Water Agencies Warn of Misleading Calls by Scam Artists

Short Title
Water Agencies Warn of Misleading Calls by Scam Artists
Callers claim false reports of water contamination, seek tests at homes
Avoiding scams
  • Be careful of anyone who visits your house claiming you need to have or are required to buy water filters, cleaners, softeners or other products or equipment. Water agencies generally do not sell or endorse these kinds of products or equipment.
  • Be wary of anyone who shows up at your house without warning to collect an overdue water bill. If your service is subject to termination, you will have received overdue notices or other correspondence from your service provider in the mail with instructions for payment.
  • Do not let someone into your home without verifying their references. Imposters may try to use the names of family members, roommates or landlords to say that person asked them to fix or look at something in the home.
  • Do not provide your credit card number to someone who calls threatening to shut off your water unless you pay a bill by credit card. Verify the request with your local water agency by calling the phone number on your water bill or in your phone book; do not use a phone number from someone you think is suspicious.
  • Never reveal your credit card, social security, ATM or personal identification numbers over the phone, the Internet or in person to anyone you do not know and trust. Water agency staff will not ask for money, credit card numbers or the use of your phone.
  • Immediately report suspicious activity to your local police department or sheriff’s office and contact your local water agency.
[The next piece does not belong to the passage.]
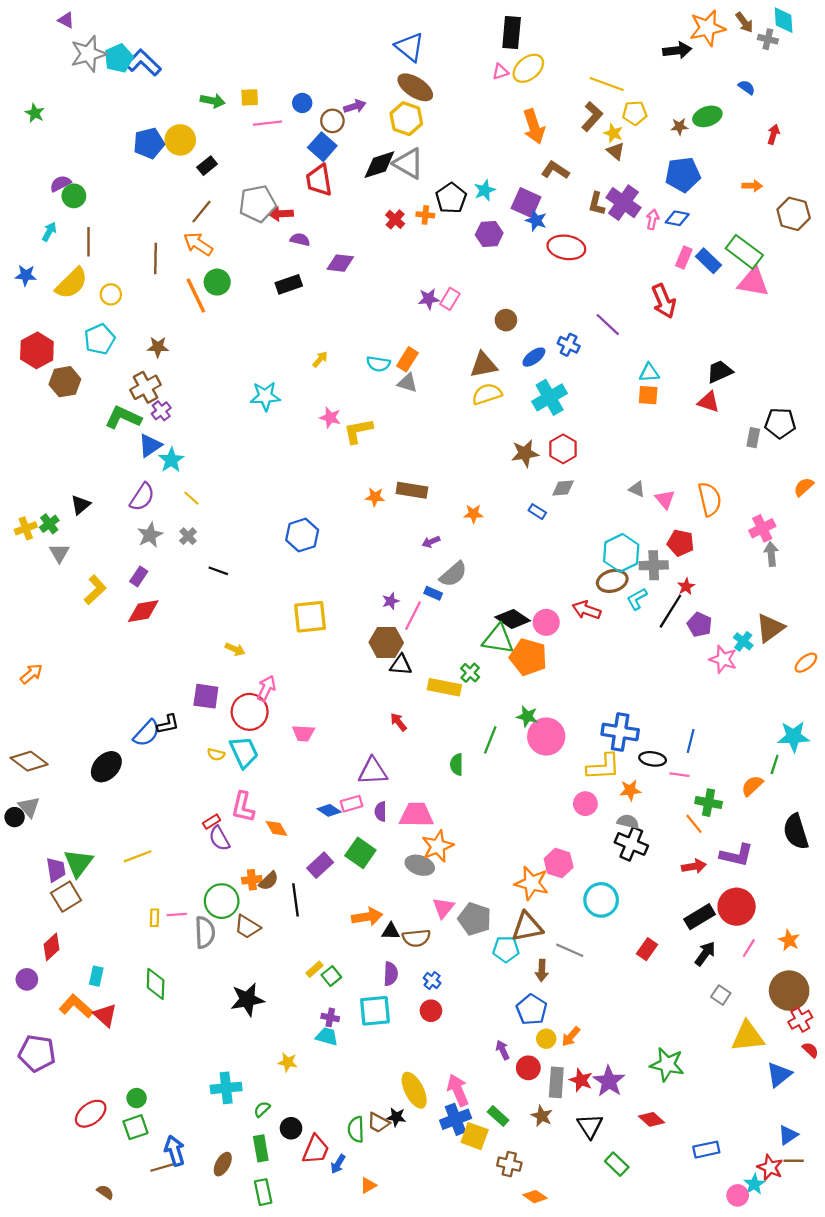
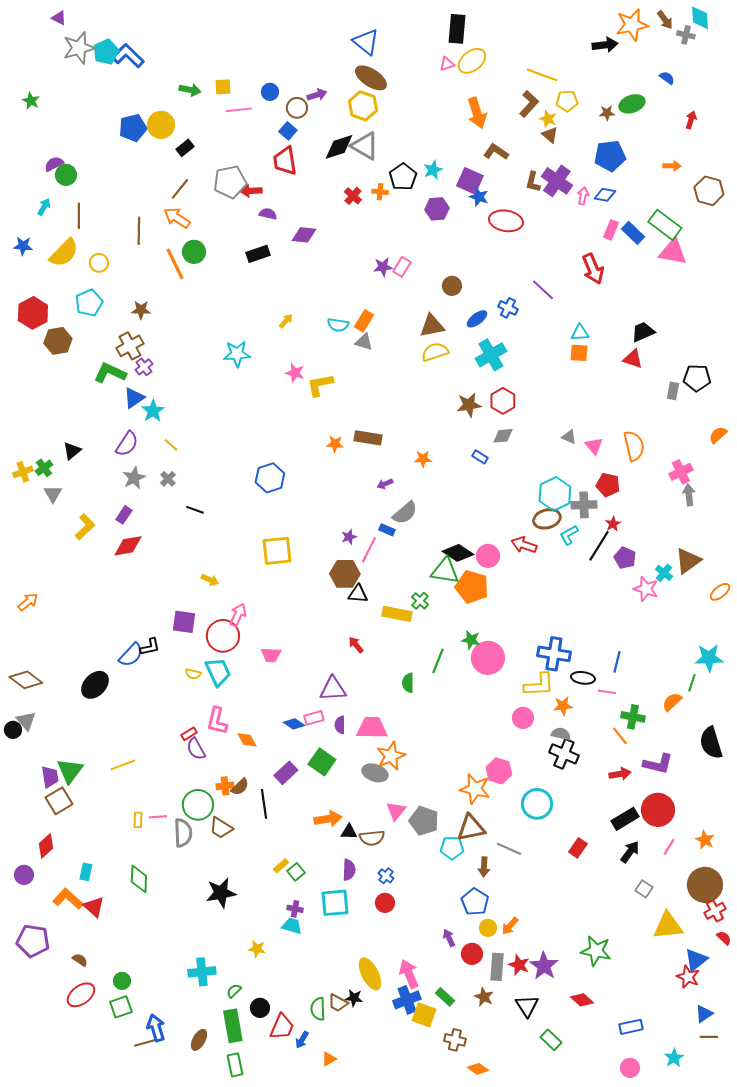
blue square: (322, 147) -> (288, 131), size x0.7
green rectangle: (261, 1148) -> (233, 1026), size x1.4
red star: (770, 1167) -> (688, 977), moved
brown semicircle: (105, 1192) -> (80, 960), moved
pink circle: (738, 1195) -> (630, 1068), moved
For the second time in about six months, the San Diego County Water Authority has received several reports of scam artists attempting to mislead homeowners by telling them their water is polluted and offering to test it. There are no water safety problems in the Water Authority’s service area.

The Water Authority has received more than 15 reports of scam calls countywide. Similar regional cons occur periodically, most recently in September 2013.

The Water Authority and its 24 member agencies are not responsible for fixing problems or testing inside private residences and rarely have reason to ask for entry. Water agencies also typically don’t sell or endorse commercial products.

If a water agency representative were to need in-home contact with a customer, someone would call first to make an appointment. Residents are advised that if anyone claiming to be a water utility employee comes to their home without an appointment, they should refuse entry and contact their local water agency.

Legitimate water agency employees will have proper identification, be willing to show it and provide a supervisor’s phone number at the agency for verification. They typically will be driving clearly marked agency vehicles with government license plates.

Homeowners should check any phone number provided for verification with the number for their water agency on their water bill or in the phone book to make sure it is legitimate. Any supposed water agency employee who refuses to wait while the agency is contacted should be considered a fraud and reported to police.

Utility scams take many forms, including requests for bill payment with a credit card, demands that residents buy certain water treatment products and sales pitches for water line insurance. In some cases, imposters go door-to-door. Other times, they operate by phone.  Imposters may work in pairs, with one person talking to a resident while another cases the home for valuables.

Some Water Authority member agencies have posted additional information about the current scam on their websites. Residents who aren’t sure which water agency serves their property can go to sdcwa.org and enter their address under “find your water district.”